Cher docteur Géminéon,

Je m'interroge après vos récents succès en matière de greffe. Nous en avons déjà discuté mais je tenais cette fois à mettre mes doutes par écrit et vous exposer la totalité de mon raisonnement. La question de l'identité est centrale pour notre civilisation et je m'interroge sur notre propension à tenir certains axiomes pour acquis, notamment la dimension mécaniste de nos corps et l'idée bien trop ancrée de mon point de vue que la conscience survivrait, voire réapparaitrait à l'identique lorsque les conditions matérielles à son émergence sont réunies. Pour le dire plus simplement, docteur Géminéon, je doute. Je doute que nous revivions effectivement dans les ordinateurs après notre mort, je doute que les clones soient de véritables extensions de nous-mêmes et désormais, je doute des effets réelle de cette greffe de cerveau que vous avez réussi sur la persistance de l’identité individuelle du patient.

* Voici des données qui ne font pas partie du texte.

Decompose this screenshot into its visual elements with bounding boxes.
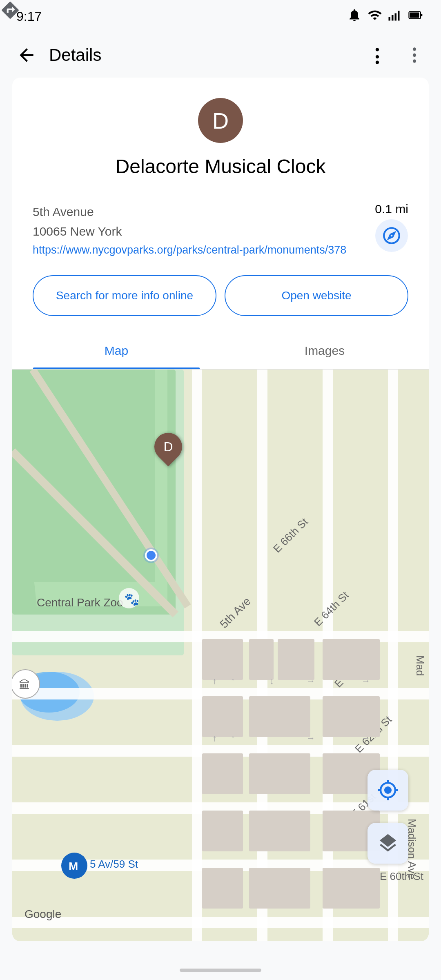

Car toutes nos connaissances sur le sujet, docteur, ne sont au fond que des expériences de pensées. Comment nous assurer que la conscience demeure et qu'il ne s'agit pas d'un simple leurre d'une mémoire refabriquée et qui nous donne l'illusion de notre propre continuité ? Mon propre implant, censé cartographier mes données cérébrales en temps réel, ne me semble parfois plus un si grand bouclier que cela face à la mort et il m'arrive de me demander si je devais un jour décéder, me réveillerais-je véritablement dans la machine ou est-ce un autre moi, une copie, qui s'éveillera ? A quoi bon l'immortalité je me le demande, si c'est un autre qui la vit, et que je suis mort ? Car c'est la vie qui me transcende, et pas la perspective de la transmettre à un autre. Sinon, je me serai contenté d'avoir des enfants, or mes ambitions sont d'une autre nature. Prenez le temps, docteur, de lire ma lettre, et répondez moi je vous en prie, car ce débat est nécessaire à l'apaisement de mes angoisses.